Top of Provided records
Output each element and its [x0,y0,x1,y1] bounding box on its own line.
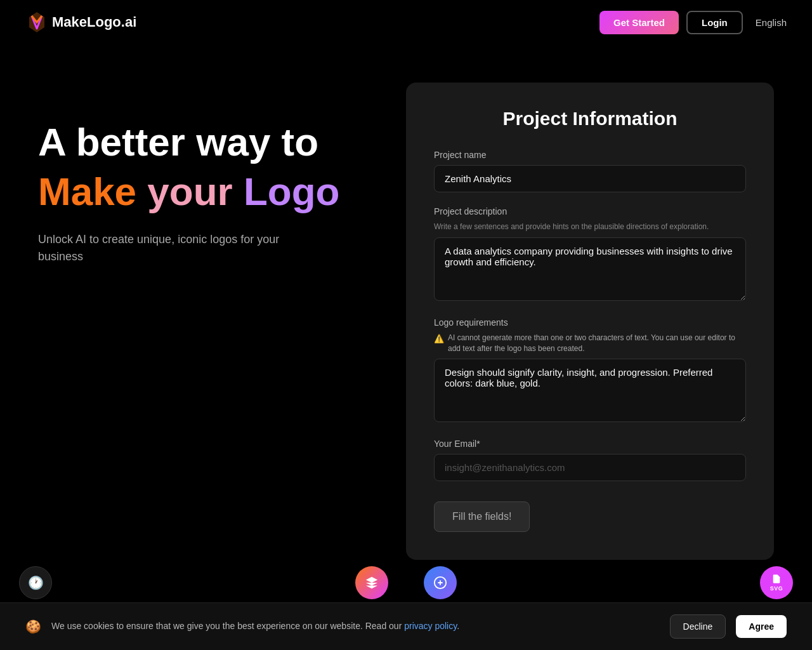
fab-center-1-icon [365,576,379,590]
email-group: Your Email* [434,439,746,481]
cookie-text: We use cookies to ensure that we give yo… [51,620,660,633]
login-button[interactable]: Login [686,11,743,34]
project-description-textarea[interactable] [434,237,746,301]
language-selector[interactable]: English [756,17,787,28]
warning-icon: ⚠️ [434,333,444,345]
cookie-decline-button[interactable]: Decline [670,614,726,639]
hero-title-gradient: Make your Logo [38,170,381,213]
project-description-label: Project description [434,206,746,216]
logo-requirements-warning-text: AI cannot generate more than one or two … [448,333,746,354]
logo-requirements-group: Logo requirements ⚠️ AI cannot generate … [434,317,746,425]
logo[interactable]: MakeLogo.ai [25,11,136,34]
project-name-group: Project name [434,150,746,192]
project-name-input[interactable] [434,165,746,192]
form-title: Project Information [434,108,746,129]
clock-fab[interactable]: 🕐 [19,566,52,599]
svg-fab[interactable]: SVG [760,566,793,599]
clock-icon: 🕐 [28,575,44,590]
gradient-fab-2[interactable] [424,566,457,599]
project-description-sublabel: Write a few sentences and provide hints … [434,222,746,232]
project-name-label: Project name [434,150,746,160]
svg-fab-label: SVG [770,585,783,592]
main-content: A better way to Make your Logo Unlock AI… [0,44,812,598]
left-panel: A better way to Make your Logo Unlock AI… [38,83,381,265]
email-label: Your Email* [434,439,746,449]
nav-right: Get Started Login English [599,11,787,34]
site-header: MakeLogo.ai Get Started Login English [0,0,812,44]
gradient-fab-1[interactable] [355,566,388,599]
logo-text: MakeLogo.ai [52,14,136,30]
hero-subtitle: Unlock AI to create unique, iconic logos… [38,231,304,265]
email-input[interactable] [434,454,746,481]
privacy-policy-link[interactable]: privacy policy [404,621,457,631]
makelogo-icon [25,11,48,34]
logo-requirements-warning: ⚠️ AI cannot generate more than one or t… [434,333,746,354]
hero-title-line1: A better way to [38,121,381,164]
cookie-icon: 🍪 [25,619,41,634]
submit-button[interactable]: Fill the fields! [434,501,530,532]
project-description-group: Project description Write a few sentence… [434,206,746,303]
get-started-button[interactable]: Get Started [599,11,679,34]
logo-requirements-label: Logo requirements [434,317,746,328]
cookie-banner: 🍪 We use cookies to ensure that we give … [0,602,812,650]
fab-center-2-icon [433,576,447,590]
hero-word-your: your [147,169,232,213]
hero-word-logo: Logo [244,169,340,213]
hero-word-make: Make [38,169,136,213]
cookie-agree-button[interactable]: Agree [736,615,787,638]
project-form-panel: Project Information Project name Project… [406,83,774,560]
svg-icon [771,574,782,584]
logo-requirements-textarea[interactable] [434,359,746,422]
Bottom of Provided records
Top of Provided records
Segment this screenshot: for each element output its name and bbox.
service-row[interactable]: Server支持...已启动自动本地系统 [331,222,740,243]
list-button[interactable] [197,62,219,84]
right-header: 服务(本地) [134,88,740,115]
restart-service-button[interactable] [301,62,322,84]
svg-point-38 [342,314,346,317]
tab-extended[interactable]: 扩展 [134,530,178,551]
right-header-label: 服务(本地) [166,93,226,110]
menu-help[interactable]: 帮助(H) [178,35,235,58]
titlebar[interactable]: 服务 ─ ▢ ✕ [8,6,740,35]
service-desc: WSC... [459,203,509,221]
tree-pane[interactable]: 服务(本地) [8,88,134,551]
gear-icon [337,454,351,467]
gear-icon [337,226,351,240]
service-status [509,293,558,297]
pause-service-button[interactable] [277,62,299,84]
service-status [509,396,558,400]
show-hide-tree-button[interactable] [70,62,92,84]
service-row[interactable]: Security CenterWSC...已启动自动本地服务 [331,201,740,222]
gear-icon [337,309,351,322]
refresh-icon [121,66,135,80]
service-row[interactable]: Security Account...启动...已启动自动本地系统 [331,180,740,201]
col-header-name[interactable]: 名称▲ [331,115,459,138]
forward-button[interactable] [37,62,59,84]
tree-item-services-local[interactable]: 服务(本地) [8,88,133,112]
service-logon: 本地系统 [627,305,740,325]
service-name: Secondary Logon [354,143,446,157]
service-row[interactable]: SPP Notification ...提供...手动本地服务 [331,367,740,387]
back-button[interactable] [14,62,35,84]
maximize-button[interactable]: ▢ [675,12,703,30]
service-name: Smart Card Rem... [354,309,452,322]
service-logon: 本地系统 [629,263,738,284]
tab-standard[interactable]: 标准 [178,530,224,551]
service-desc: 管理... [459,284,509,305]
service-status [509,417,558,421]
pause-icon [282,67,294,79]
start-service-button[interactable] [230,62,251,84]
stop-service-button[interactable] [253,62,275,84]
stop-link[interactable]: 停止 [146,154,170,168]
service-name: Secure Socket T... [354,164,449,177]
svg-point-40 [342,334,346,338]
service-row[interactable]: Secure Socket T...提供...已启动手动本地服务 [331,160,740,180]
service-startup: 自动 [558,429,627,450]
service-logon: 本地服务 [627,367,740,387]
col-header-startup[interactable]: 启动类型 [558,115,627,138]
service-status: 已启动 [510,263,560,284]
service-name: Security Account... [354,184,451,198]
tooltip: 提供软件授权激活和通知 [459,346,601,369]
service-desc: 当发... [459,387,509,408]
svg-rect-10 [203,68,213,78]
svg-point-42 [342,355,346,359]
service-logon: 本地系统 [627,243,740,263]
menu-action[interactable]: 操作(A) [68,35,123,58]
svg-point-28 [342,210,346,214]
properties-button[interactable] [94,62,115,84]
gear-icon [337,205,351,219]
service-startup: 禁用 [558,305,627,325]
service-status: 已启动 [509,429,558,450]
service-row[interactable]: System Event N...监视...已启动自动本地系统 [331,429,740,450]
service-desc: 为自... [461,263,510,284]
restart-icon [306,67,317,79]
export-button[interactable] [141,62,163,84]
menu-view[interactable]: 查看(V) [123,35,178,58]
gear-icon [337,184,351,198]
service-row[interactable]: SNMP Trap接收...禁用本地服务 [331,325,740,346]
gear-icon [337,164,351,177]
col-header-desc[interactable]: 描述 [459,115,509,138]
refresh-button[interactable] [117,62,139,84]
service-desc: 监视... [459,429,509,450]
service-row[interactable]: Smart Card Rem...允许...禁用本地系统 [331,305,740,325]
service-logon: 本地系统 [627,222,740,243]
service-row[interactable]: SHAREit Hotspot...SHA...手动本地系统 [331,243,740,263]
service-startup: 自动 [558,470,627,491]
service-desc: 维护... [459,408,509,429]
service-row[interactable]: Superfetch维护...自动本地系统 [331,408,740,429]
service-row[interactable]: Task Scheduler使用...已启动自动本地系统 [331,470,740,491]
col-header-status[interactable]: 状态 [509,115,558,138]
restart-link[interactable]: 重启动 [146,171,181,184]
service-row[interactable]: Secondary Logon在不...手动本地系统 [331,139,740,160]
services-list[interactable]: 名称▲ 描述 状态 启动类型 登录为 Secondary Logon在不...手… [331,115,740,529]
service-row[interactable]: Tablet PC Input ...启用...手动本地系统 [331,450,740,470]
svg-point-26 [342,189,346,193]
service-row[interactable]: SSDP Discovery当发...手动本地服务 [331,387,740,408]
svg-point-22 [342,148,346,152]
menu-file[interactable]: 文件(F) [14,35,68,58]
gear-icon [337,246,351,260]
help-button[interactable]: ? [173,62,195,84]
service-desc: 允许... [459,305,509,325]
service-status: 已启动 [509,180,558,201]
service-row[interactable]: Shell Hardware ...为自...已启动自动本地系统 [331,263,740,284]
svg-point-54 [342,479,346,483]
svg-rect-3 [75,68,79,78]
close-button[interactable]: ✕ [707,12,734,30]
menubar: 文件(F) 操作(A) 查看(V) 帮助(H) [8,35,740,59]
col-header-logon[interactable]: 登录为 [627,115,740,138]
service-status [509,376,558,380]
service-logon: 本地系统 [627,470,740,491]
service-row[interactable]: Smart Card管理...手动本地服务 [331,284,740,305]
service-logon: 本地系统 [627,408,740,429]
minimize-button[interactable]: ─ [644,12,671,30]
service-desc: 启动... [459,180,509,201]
Bottom of Provided records
Top of Provided records
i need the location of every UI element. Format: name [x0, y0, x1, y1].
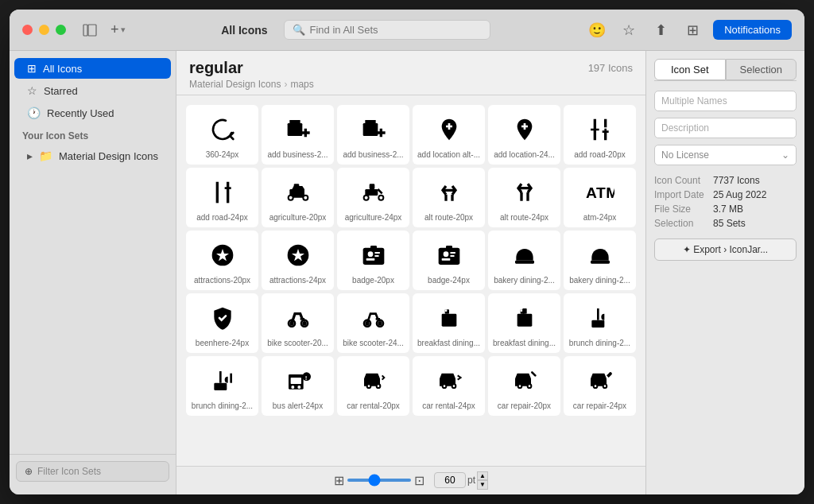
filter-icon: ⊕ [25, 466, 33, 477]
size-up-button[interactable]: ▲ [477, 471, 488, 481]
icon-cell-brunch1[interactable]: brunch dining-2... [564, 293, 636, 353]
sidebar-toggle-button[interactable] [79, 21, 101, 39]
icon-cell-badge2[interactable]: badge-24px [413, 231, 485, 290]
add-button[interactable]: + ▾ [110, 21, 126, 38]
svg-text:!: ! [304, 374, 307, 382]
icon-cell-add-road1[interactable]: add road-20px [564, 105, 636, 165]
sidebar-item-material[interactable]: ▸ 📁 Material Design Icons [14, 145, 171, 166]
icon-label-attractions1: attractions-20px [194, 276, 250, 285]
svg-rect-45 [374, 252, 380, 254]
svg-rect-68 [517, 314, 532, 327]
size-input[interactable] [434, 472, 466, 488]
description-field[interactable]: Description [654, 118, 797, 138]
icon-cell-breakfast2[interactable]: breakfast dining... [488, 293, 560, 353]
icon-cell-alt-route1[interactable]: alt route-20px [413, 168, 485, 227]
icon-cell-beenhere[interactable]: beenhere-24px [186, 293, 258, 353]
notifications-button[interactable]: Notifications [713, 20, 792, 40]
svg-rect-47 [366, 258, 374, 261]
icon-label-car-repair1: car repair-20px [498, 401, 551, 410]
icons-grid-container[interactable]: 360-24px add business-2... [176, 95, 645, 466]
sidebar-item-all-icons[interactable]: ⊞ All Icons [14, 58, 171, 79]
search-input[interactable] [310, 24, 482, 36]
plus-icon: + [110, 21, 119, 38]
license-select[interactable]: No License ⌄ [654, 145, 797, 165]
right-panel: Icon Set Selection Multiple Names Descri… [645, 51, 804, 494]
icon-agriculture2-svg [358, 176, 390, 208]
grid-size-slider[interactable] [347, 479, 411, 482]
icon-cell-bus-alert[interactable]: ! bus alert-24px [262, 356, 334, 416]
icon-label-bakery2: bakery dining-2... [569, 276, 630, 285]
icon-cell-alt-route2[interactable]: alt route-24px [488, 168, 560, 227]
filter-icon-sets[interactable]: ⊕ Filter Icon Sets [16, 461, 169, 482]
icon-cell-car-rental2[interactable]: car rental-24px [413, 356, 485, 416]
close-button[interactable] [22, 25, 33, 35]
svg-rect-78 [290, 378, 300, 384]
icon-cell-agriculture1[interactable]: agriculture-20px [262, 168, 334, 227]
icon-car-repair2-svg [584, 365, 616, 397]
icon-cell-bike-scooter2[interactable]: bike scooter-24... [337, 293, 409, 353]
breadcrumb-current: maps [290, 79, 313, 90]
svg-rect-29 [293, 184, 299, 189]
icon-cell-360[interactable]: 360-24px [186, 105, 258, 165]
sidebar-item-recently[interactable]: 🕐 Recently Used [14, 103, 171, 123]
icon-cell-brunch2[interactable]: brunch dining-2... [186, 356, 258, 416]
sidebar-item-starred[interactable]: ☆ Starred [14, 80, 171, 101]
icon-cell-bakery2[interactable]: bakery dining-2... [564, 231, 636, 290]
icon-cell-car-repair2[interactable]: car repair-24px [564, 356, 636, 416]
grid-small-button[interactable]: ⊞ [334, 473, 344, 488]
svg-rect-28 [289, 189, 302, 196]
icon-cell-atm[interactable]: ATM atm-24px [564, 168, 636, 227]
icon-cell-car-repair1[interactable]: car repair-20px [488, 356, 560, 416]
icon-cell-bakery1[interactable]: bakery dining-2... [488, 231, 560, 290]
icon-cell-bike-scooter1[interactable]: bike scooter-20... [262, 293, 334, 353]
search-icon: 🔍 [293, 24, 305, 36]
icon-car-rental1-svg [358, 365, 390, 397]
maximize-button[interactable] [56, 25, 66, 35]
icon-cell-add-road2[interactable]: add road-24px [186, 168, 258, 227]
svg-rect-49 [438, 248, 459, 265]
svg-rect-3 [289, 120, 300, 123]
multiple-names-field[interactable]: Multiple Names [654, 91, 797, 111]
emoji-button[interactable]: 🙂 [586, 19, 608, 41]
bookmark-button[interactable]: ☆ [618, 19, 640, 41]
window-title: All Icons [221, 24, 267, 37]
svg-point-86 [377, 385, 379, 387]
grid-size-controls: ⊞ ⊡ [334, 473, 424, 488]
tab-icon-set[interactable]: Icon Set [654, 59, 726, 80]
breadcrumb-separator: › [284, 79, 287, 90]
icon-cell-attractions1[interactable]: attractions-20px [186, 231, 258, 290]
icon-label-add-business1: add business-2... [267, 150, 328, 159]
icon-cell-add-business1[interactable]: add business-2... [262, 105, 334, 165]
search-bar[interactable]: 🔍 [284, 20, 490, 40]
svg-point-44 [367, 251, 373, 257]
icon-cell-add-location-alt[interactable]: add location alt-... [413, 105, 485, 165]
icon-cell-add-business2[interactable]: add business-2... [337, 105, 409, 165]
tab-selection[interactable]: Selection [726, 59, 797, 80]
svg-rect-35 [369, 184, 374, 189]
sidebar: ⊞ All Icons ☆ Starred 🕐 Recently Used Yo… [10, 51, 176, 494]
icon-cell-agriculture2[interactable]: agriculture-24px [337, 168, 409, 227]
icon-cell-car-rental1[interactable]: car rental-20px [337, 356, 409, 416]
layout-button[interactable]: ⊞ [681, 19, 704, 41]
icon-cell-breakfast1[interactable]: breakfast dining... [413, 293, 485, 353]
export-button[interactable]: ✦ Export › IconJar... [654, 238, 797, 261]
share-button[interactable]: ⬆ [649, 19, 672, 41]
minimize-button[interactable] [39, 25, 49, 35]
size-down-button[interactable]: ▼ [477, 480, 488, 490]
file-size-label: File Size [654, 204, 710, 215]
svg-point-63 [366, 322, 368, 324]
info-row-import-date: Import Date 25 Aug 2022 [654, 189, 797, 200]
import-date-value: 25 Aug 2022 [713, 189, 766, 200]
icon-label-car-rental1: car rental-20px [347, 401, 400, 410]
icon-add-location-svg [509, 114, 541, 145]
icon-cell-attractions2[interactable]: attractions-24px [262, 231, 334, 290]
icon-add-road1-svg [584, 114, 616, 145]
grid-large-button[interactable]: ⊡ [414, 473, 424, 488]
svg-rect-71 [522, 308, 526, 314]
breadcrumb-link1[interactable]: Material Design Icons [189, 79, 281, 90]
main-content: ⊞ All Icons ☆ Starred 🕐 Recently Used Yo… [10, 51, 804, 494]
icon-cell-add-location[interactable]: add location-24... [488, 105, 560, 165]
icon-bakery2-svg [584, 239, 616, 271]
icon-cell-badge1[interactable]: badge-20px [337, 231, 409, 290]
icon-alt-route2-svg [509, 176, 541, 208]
Bottom of Provided records
Task statement: For each line of the entries that holds the word "bike", pull that line out.

Reply:
icon-cell-bike-scooter2[interactable]: bike scooter-24... [337, 293, 409, 353]
icon-cell-bike-scooter1[interactable]: bike scooter-20... [262, 293, 334, 353]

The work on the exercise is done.